## Notebook to subset cohort genotype callset from larger parent cohort callset

#### import libraries and set notebook variables

In [1]:
from pandas import read_csv
import threading

In [7]:
# naming
cohort = 'foundin'
build = 'amppdv3'
cohort_build = f'{cohort}_{build}'

# directories
wrk_dir = f'/labshare/raph/datasets/{cohort}'
genos_dir = f'{wrk_dir}/genotypes/2022_v3release_1115'
info_dir = f'{wrk_dir}/sample_info'

# in files
sample_list_file = f'{genos_dir}/{cohort}.samples.list'
source_pfiles_prefix = '/labshare/raph/datasets/amppd/genotypes/2022_v3release_1115/chr'
cohort_psam_file = f'{info_dir}/{cohort_build}.psam'

# constants 
autosomes = [str(x) for x in list(range(1,23))]
sexomes = ['X', 'Y']
chromosomes = autosomes + sexomes
DEBUG = True

#### threading related functions

In [3]:
#### threading related function

# run command line procsss with bash majic
# make this a small function so it can be target function for threading
def run_bash_cmd(this_cmd):
    !{this_cmd}

# for each bash command is list add to execution thread, join and wait til all done
def run_bash_cmds_threaded(cmd_list):
    job_threads = []
    for this_cmd in cmd_list:
        this_thread = threading.Thread(target=run_bash_cmd, args=(this_cmd,))
        job_threads.append(this_thread)
        this_thread.start()

    for job_thread in job_threads:
        job_thread.join()          

#### read the original sample ID list, and re-prefix from old LNG to AMPPD

In [6]:
sample_ids = read_csv(sample_list_file, header=None)
sample_ids.columns = ['id']
print(f'sample list shape {sample_ids.shape}')
if DEBUG:
    display(sample_ids.sample(5))

sample list shape (135, 1)


Unnamed: 0,id
70,PP-50860
6,PP-3422
65,PP-50086
11,PP-3453
67,PP-50219


#### subset foundin info from parent PPMI set

In [8]:
# read the AMP-PD chr22 psam
in_psam = f'{source_pfiles_prefix}22.psam'
psam_df = read_csv(in_psam, sep='\s+')
print(f'AMP-PD chr22 psam shape {psam_df.shape}')

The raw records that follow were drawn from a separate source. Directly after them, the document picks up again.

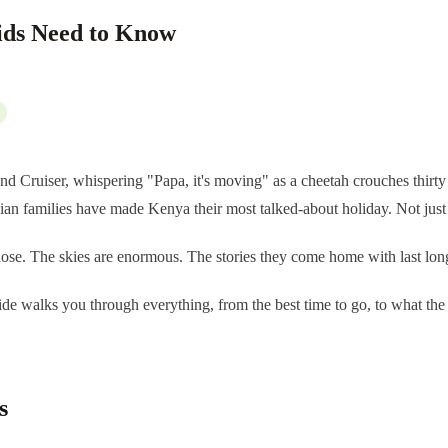
ids Need to Know
and Cruiser, whispering "Papa, it's moving" as a cheetah crouches thirt
n families have made Kenya their most talked-about holiday. Not just b
close. The skies are enormous. The stories they come home with last l
ide walks you through everything, from the best time to go, to what the
s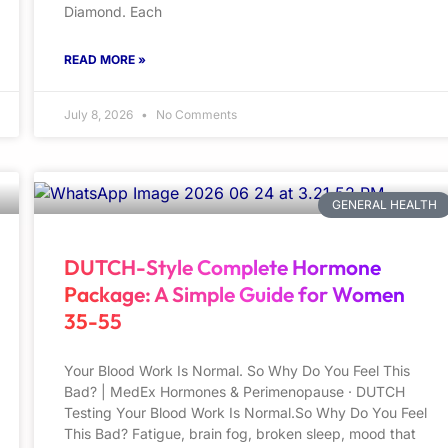
Diamond. Each
READ MORE »
July 8, 2026
No Comments
GENERAL HEALTH
DUTCH-Style Complete Hormone
Package: A Simple Guide for Women
35-55
Your Blood Work Is Normal. So Why Do You Feel This
Bad? | MedEx Hormones & Perimenopause · DUTCH
Testing Your Blood Work Is Normal.So Why Do You Feel
This Bad? Fatigue, brain fog, broken sleep, mood that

# now subset to just the cohort
psam_df = psam_df.loc[psam_df['IID'].isin(sample_ids['id'])]
print(f'FOUNDIN-PD psam subset shape{psam_df.shape}')
if DEBUG:
    display(psam_df.sample(5))

# now save the cohrt psam
psam_df.to_csv(cohort_psam_file, index=False, sep='\t')

AMP-PD chr22 psam shape (10418, 3)
FOUNDIN-PD psam subset shape(135, 3)


Unnamed: 0,#FID,IID,SEX
9284,PP-41471,PP-41471,
9683,PP-54265,PP-54265,
9586,PP-52530,PP-52530,
8731,PP-3419,PP-3419,
9720,PP-55380,PP-55380,


#### subset FOUNDIN-PD from AMP-PD plink2 pfile set

In [10]:
def frmt_plink2_subset(in_pfiles_prefix, genos_dir, out_name, chrom, 
                       keep_file, min_mac=1):
    in_pfiles = f'{in_pfiles_prefix}{chrom}'
    out_pfiles = f'{genos_dir}/{out_name}.chr{chrom}'
    if in_pfiles == out_pfiles:
        print('in name cannot be same of out name, here')
        plink_cmd = '#error'

    filter_pass = ' --var-filter'
    plink_cmd = f'plink2 --pfile {in_pfiles} --keep {keep_file} \
--mac {min_mac} --silent --make-pgen --out {out_pfiles}'
    return plink_cmd

cmds = [frmt_plink2_subset(source_pfiles_prefix, genos_dir, cohort_build, chrom, 
                           cohort_psam_file) for chrom in chromosomes] 

# print(cmds)
# now run the cmds concurrently    
run_bash_cmds_threaded(cmds)  

Error: No variants remaining after main filters.